Prüfung : Schule Altstadt bekommt Top-Noten

Gute Noten: Schulleiterin Kirsten Koppelmann freut sich über den positiven Bericht, den Dr. Matthias Habetha ihr überreichte.
Gute Noten: Schulleiterin Kirsten Koppelmann freut sich über den positiven Bericht, den Dr.

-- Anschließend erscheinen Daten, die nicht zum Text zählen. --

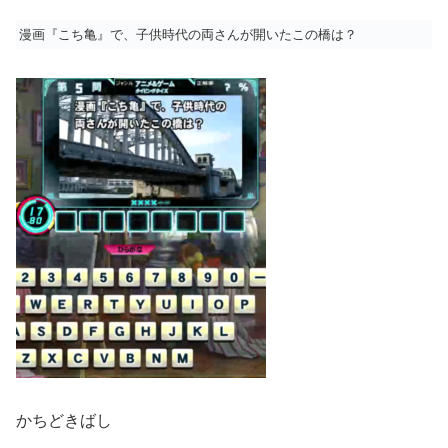
漫画『こち亀』で、子供時代の両さんが開いたこの橋は？
かちどきばし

Matthias Habetha ihr überreichte.

Experten nehmen die Gemeinschaftsschule unter die Lupe und verteilen viel Lob. Der Bildungserfolg des einzelnen Schülers steht im Fokus.

shz.de von
31. Januar 2018, 11:03 Uhr

Alle Lehrkräfte der Schule Altstadt versammelten sich im Lehrerzimmer, um die Ergebnisse der Bewertung zu erfahren. Es ging nicht um das Abschneiden ihrer Schüler bei einer wichtigen Arbeit, sondern um ihre eigene Leistung. Experten vom Institut für Qualitätsentwicklung an Schulen Schleswig-Holstein (IQSH) hatten die Arbeit des Kollegiums einer Prüfung unterzogen. Die Präsentation der Ergebnisse dürfte den Lehrern gefallen haben: Sie erhielten ein äußerst positives Feedback. Zugleich bekamen sie Tipps mit auf den Weg, wie die Unterrichtsqualität weiter gesteigert werden kann.

Initiator der Evaluierung war Christian Kühme. Der IQSH-Mitarbeiter ist der Schulentwicklungsberater der Bildungseinrichtung. Die Gemeinschaftsschule beauftragte Kühme 2013. Die externe Unterstützung wurde wegen rückläufiger Schülerzahlen und einer nicht zufriedenstellenden öffentlichen Wahrnehmung der Schule in Anspruch genommen. Kühme regte verschiedene Änderungen an, unter anderem das Erstellen von Jahresarbeitsplänen, die etwa den Unterrichtsstoff festlegen. Die Zusammenarbeit mit Kühme zahlte sich bereits aus: In den vergangenen beiden Jahren verzeichnete die Schule eine positive Entwicklung bezüglich der Anmeldezahlen angehender Fünftklässler. Trotzdem ist die Gemeinschaftsschule in dieser Hinsicht noch immer Schlusslicht im Stadtgebiet.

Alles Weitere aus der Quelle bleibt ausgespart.